Het verzoek om een proceskostenvergoeding wordt toegewezen, omdat betrokkene deels gelijk krijgt. Met toepassing van het Besluit proceskosten bestuursrecht zullen die kosten worden vastgesteld op een bedrag van in totaal € 1.164,75. Daarbij is voor de procedure bij de officier van justitie een proceskostenvergoeding bepaald van € 405,75 (1,5 punten voor het beroepschrift en de hoorzitting, wegingsfactor 0,5, waarde per punt € 541,00) en voor de procedure bij de kantonrechter een proceskostenvergoeding van € 759,00 (2 punten voor het beroepschrift en de zitting, wegingsfactor 0,5, waarde per punt € 759,00).

De uitspraak

De kantonrechter:
‒ verklaart het beroep gedeeltelijk gegrond;
‒ wijzigt de beslissing van de officier van justitie, in die zin dat de boete wordt gematigd tot een bedrag van € 75,00 (met handhaving van de administratiekosten);
‒ bepaalt dat de officier van justitie het bedrag dat betrokkene als zekerheidstelling heeft betaald, aan betrokkene terugbetaalt;
‒ veroordeelt de officier van justitie tot het vergoeden van de proceskosten van betrokkene tot een bedrag van € 1.164,75 en wijst de Staat aan als rechtspersoon die deze kosten moet vergoeden;
‒ bepaalt dat het voornoemd bedrag aan de gemachtigde van betrokkene zal worden uitbetaald door het Centraal Justitieel Incassobureau te Leeuwarden.
Deze uitspraak is gedaan door mr.
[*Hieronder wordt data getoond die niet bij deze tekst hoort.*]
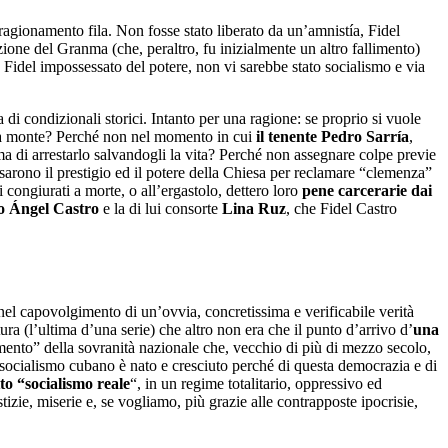
agionamento fila. Non fosse stato liberato da un’amnistía, Fidel
one del Granma (che, peraltro, fu inizialmente un altro fallimento)
 Fidel impossessato del potere, non vi sarebbe stato socialismo e via
 di condizionali storici. Intanto per una ragione: se proprio si vuole
più a monte? Perché non nel momento in cui
il tenente Pedro Sarría
,
a di arrestarlo salvandogli la vita? Perché non assegnare colpe previe
sarono il prestigio ed il potere della Chiesa per reclamare “clemenza”
 congiurati a morte, o all’ergastolo, dettero loro
pene carcerarie dai
o Ángel Castro
e la di lui consorte
Lina Ruz
, che Fidel Castro
 nel capovolgimento di un’ovvia, concretissima e verificabile verità
atura (l’ultima d’una serie) che altro non era che il punto d’arrivo d’
una
mento” della sovranità nazionale che, vecchio di più di mezzo secolo,
 Il socialismo cubano è nato e cresciuto perché di questa democrazia e di
tto “socialismo reale
“, in un regime totalitario, oppressivo ed
izie, miserie e, se vogliamo, più grazie alle contrapposte ipocrisie,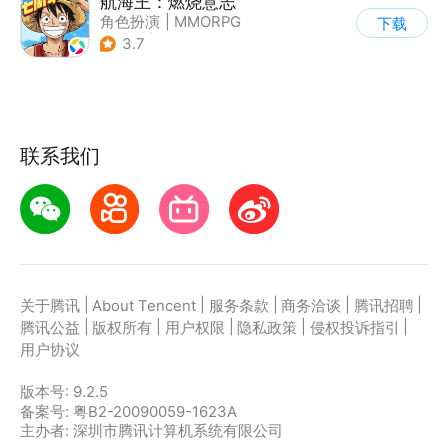
航海王：燃烧意志
角色扮演
|
MMORPG
下载
|
奇幻
|
海贼王
3.7
联系我们
|
|
|
|
|
关于腾讯
About Tencent
服务条款
商务洽谈
腾讯招聘
|
|
|
|
|
腾讯公益
版权所有
用户权限
隐私政策
侵权投诉指引
用户协议
版本号:
9.2.5
备案号: 粤B2-20090059-1623A
主办者: 深圳市腾讯计算机系统有限公司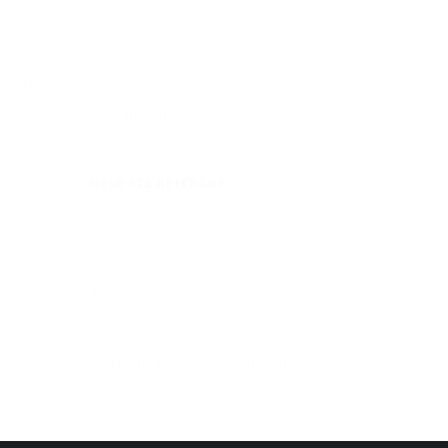
2273
0
Read more
Sorry, the comment form is closed at this time.
NEUESTE BEITRÄGE
Körpersprache
Erotik
Ikons
Uhrenfotografie
Türkische Hochzeit in Muenchen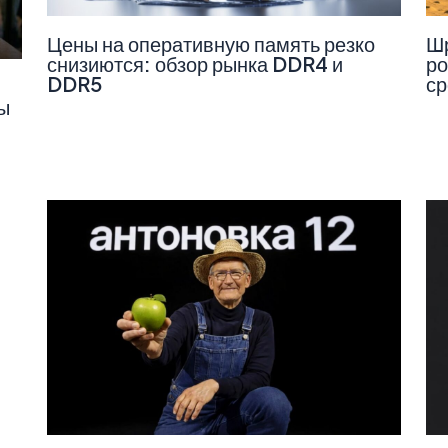
Цены на оперативную память резко
Шр
снизиются: обзор рынка DDR4 и
ро
DDR5
ср
ы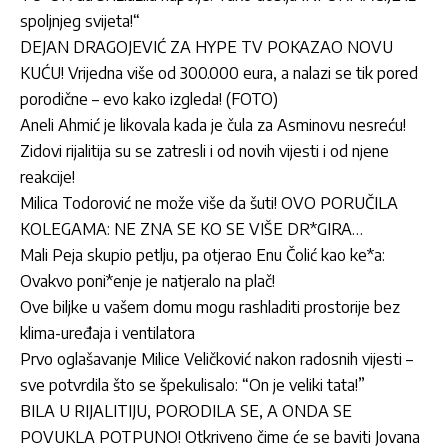
spoljnjeg svijeta!“
DEJAN DRAGOJEVIĆ ZA HYPE TV POKAZAO NOVU
KUĆU! Vrijedna više od 300.000 eura, a nalazi se tik pored
porodične – evo kako izgleda! (FOTO)
Aneli Ahmić je likovala kada je čula za Asminovu nesreću!
Zidovi rijalitija su se zatresli i od novih vijesti i od njene
reakcije!
Milica Todorović ne može više da šuti! OVO PORUČILA
KOLEGAMA: NE ZNA SE KO SE VIŠE DR*GIRA…
Mali Peja skupio petlju, pa otjerao Enu Čolić kao ke*a:
Ovakvo poni*enje je natjeralo na plač!
Ove biljke u vašem domu mogu rashladiti prostorije bez
klima-uređaja i ventilatora
Prvo oglašavanje Milice Veličković nakon radosnih vijesti –
sve potvrdila što se špekulisalo: “On je veliki tata!”
BILA U RIJALITIJU, PORODILA SE, A ONDA SE
POVUKLA POTPUNO! Otkriveno čime će se baviti Jovana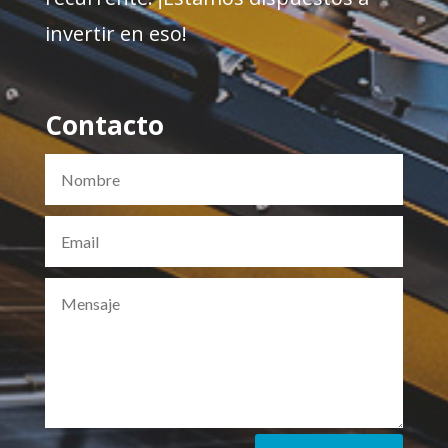
invertir en eso!
Contacto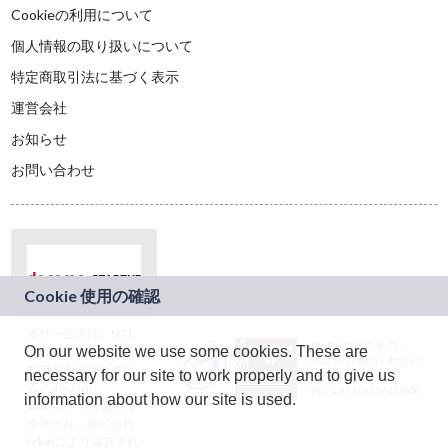
Cookieの利用について
個人情報の取り扱いについて
特定商取引法に基づく表示
運営会社
お知らせ
お問い合わせ
本サービスは、NTT
JASRAC許諾番号：
On our website we use some cookies. These are
ドコモグループの新
9024936001Y45037
規事業創出プログラ
necessary for our site to work properly and to give us
JASRAC許諾番号：
ム「docomo
9024936002Y45040
information about how our site is used.
STARTUP」を通じて
企画され、株式会社
teketにより運営され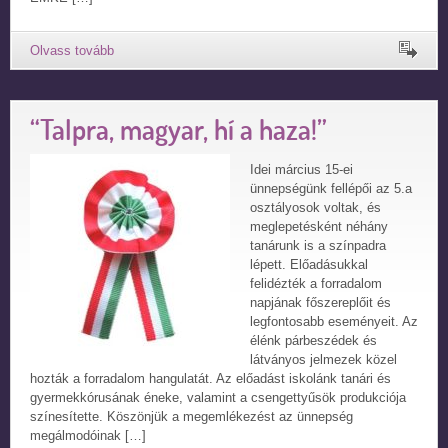
“Talpra, magyar, hí a haza!”
Idei március 15-ei
ünnepségünk fellépői az 5.a
osztályosok voltak, és
meglepetésként néhány
tanárunk is a színpadra
lépett. Előadásukkal
felidézték a forradalom
napjának főszereplőit és
legfontosabb eseményeit. Az
élénk párbeszédek és
látványos jelmezek közel
hozták a forradalom hangulatát. Az előadást iskolánk tanári és
gyermekkórusának éneke, valamint a csengettyűsök produkciója
színesítette. Köszönjük a megemlékezést az ünnepség
megálmodóinak […]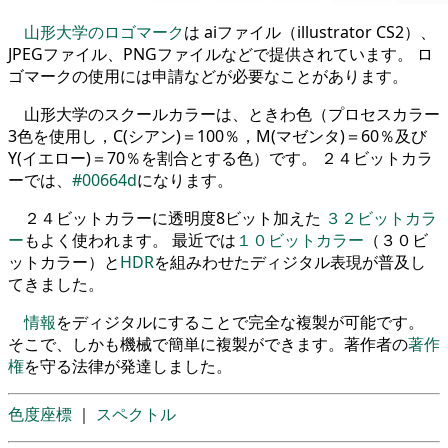
山形大学のロゴマーク
は aiファイル（illustrator CS2）、
JPEGファイル、PNGファイルなどで提供されています。 ロ
ゴマークの使用には申請などが必要なことがあります。
山形大学のスクールカラーは、ときわ色（プロセスカラー
3色を使用し，C(シアン)＝100％，M(マゼンタ)＝60％及び
Y(イエロー)＝70％を割合とする色）です。 ２４ビットカラ
ーでは、
#00664d
になります。
２４ビットカラーに透明度8ビット加えた
３２ビットカラ
ー
もよく使われます。 最近では
１０ビットカラー
（３０ビ
ットカラー）と
HDR
を組みわせたディジタル表現が普及し
てきました。
情報
をディジタルにすることで完全な複製が可能です。
そこで、しかも機械で簡単に複製ができます。著作者の
著作
権
を守る法律が発達しました。
色度座標
｜
スペクトル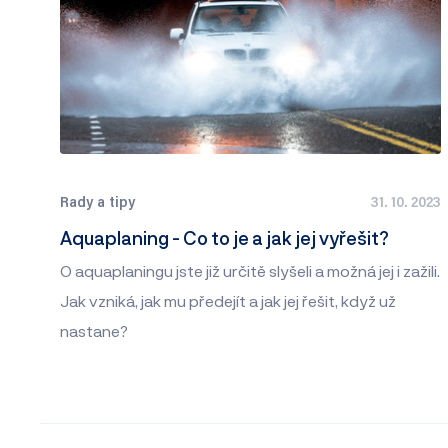
Rady a tipy
31. 10. 2023
Aquaplaning - Co to je a jak jej vyřešit?
O aquaplaningu jste již určitě slyšeli a možná jej i zažili.
Jak vzniká, jak mu předejít a jak jej řešit, když už
nastane?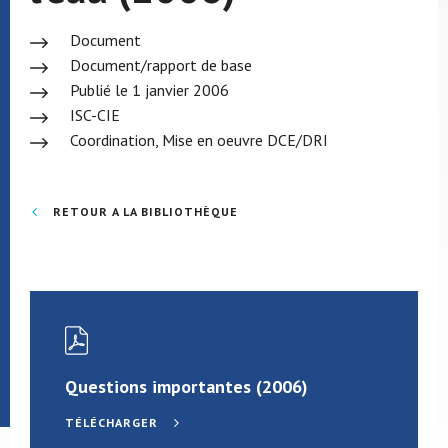
Document
Document/rapport de base
Publié le 1 janvier 2006
ISC-CIE
Coordination, Mise en oeuvre DCE/DRI
RETOUR A LA BIBLIOTHÈQUE
Questions importantes (2006)
TÉLÉCHARGER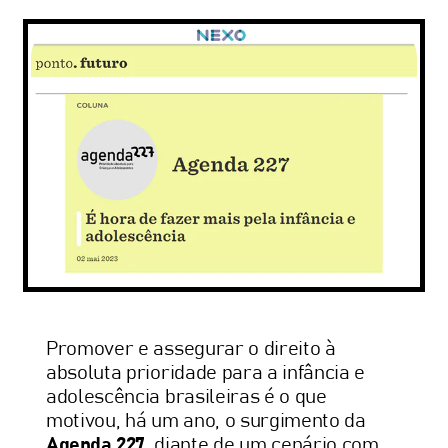
Promover e assegurar o direito à
absoluta prioridade para a infância e
adolescência brasileiras é o que
motivou, há um ano, o surgimento da
Agenda 227
, diante de um cenário com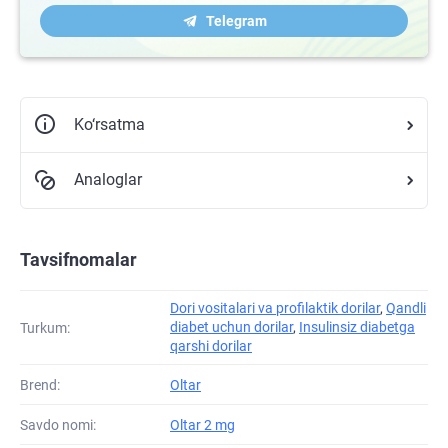
Telegram
Ko‘rsatma
Analoglar
Tavsifnomalar
Dori vositalari va profilaktik dorilar
,
Qandli
diabet uchun dorilar
,
Insulinsiz diabetga
Turkum:
qarshi dorilar
Brend:
Oltar
Savdo nomi:
Oltar 2 mg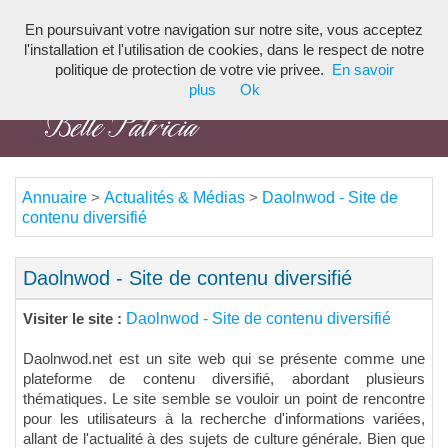
En poursuivant votre navigation sur notre site, vous acceptez
Toggl
l'installation et l'utilisation de cookies, dans le respect de notre
navig
politique de protection de votre vie privee.
En savoir
plus
Ok
Annuaire
Actualités & Médias
Daolnwod - Site de
>
>
contenu diversifié
Daolnwod - Site de contenu diversifié
Daolnwod - Site de contenu diversifié
Visiter le site :
Daolnwod.net est un site web qui se présente comme une
plateforme de contenu diversifié, abordant plusieurs
thématiques. Le site semble se vouloir un point de rencontre
pour les utilisateurs à la recherche d'informations variées,
allant de l'actualité à des sujets de culture générale. Bien que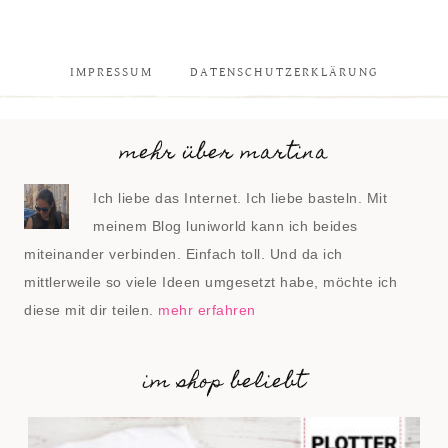
IMPRESSUM
DATENSCHUTZERKLÄRUNG
mehr über martina
Ich liebe das Internet. Ich liebe basteln. Mit
meinem Blog luniworld kann ich beides
miteinander verbinden. Einfach toll. Und da ich
mittlerweile so viele Ideen umgesetzt habe, möchte ich
diese mit dir teilen.
mehr erfahren
im shop beliebt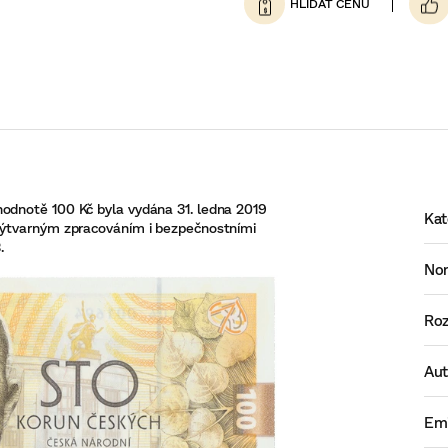
odnotě 100 Kč byla vydána 31. ledna 2019
Kat
výtvarným zpracováním i bezpečnostními
.
No
Ro
Aut
Emi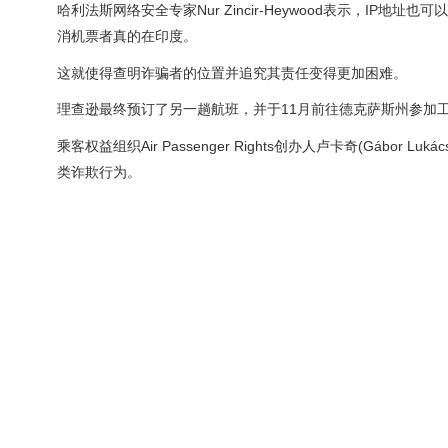
哈利法斯网络安全专家Nur Zincir-Heywood表示，I
消机票者真的在印度。
这就使得查明诈骗者的位置并追究其责任变得更加困难。
理查逊最终预订了另一趟航班，并于11月前往德克萨斯州参加
乘客权益组织Air Passenger Rights创办人卢卡奇(Gá
类诈欺行为。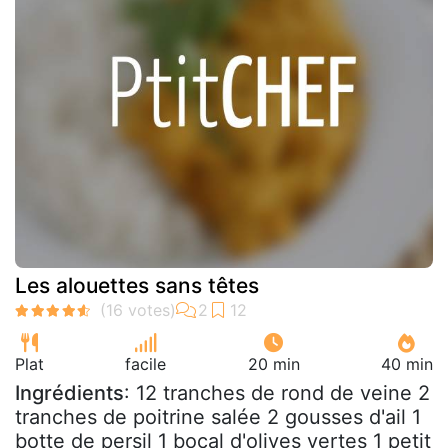
Les alouettes sans têtes
Plat
facile
20 min
40 min
Ingrédients
: 12 tranches de rond de veine 2
tranches de poitrine salée 2 gousses d'ail 1
botte de persil 1 bocal d'olives vertes 1 petit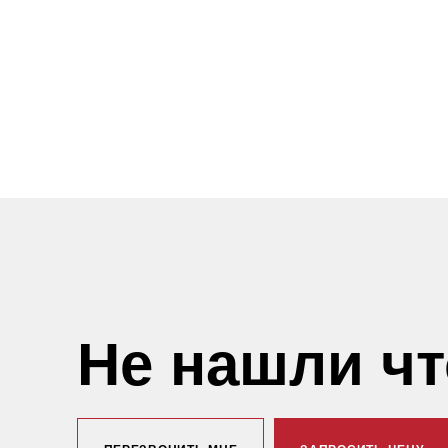
Не нашли ч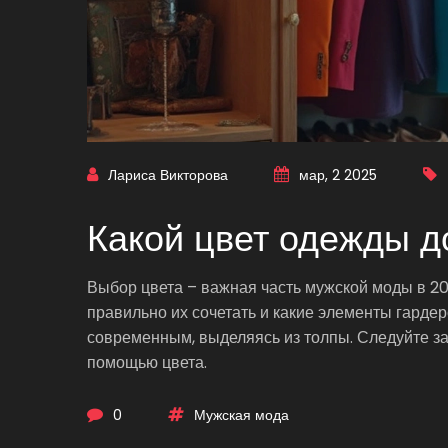
Лариса Викторова
мар, 2 2025
Какой цвет одежды д
Выбор цвета – важная часть мужской моды в 2024
правильно их сочетать и какие элементы гардер
современным, выделяясь из толпы. Следуйте з
помощью цвета.
0
Мужская мода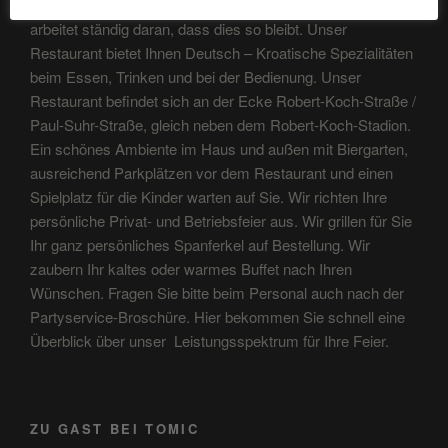
Bei Tomic ist der Kunde König und das ganze Team
arbeitet ständig daran, dass dies so bleibt. Unser
Restaurant bietet Ihnen Deutsch – Kroatische Spezialitäten
beim Essen, Trinken und bei der Bedienung. Unser
Restaurant befindet sich an der Ecke Robert-Koch-Straße /
Paul-Suhr-Straße, gleich neben dem Robert-Koch-Stadion.
Ein schönes Ambiente im Haus und außen mit Biergarten,
ausreichend Parkplätzen vor dem Restaurant und einen
Spielplatz für die Kinder warten auf Sie. Wir richten Ihre
persönliche Privat- und Betriebsfeier aus. Wir grillen für Sie
Ihr ganz persönliches Spanferkel auf Bestellung. Wir
zaubern Ihr kaltes oder warmes Buffet nach Ihren
Wünschen. Fragen Sie bitte beim Personal auch nach der
Partyservice-Broschüre. Hier bekommen Sie schnell eine
Überblick über unser Leistungsspektrum für Ihre Feier.
ZU GAST BEI TOMIC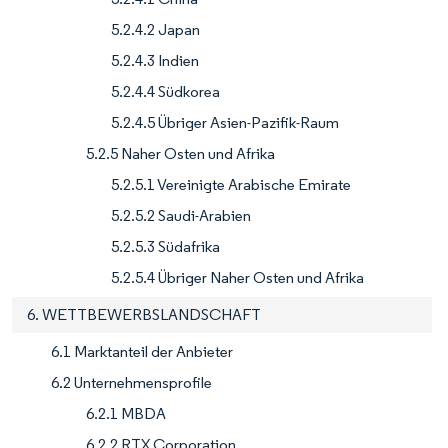
5.2.4.2 Japan
5.2.4.3 Indien
5.2.4.4 Südkorea
5.2.4.5 Übriger Asien-Pazifik-Raum
5.2.5 Naher Osten und Afrika
5.2.5.1 Vereinigte Arabische Emirate
5.2.5.2 Saudi-Arabien
5.2.5.3 Südafrika
5.2.5.4 Übriger Naher Osten und Afrika
6. WETTBEWERBSLANDSCHAFT
6.1 Marktanteil der Anbieter
6.2 Unternehmensprofile
6.2.1 MBDA
6.2.2 RTX Corporation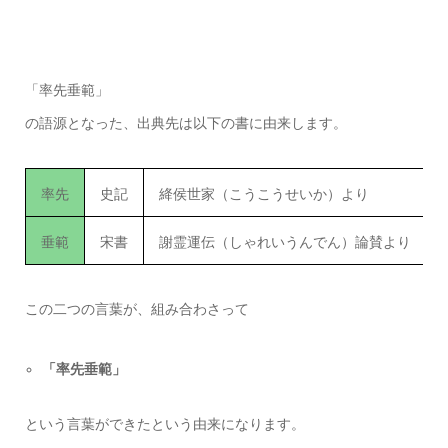
「率先垂範」
の語源となった、出典先は以下の書に由来します。
率先
史記
絳侯世家（こうこうせいか）より
垂範
宋書
謝霊運伝（しゃれいうんでん）論賛より
この二つの言葉が、組み合わさって
「率先垂範」
という言葉ができたという由来になります。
B. Voogd, kantonrechter, bijgestaan door de griffier, en in het openbaar uitgesproken.
De griffier De kantonrechter
Tegen deze uitspraak kan op grond van artikel 14 WAHV hoger beroep worden ingesteld bij het gerechtshof Arnhem-Leeuwarden, binnen 6 weken na de hieronder vermelde dag van toezending. Hoger beroep is in beginsel alleen mogelijk als de boete in de uitspraak is bepaald op een bedrag van meer dan € 70,00. Het beroepschrift moet worden verzonden aan de afdeling Kanton van de rechtbank Noord-Holland, Postbus 251, 1800 BG Alkmaar. De wet gaat uit van een geheel schriftelijke procedure in hoger beroep, tenzij door u bij het beroepschrift uitdrukkelijk om een mondelinge behandeling van de zaak is verzocht.
Het instellen van hoger beroep per e-mail is niet mogelijk.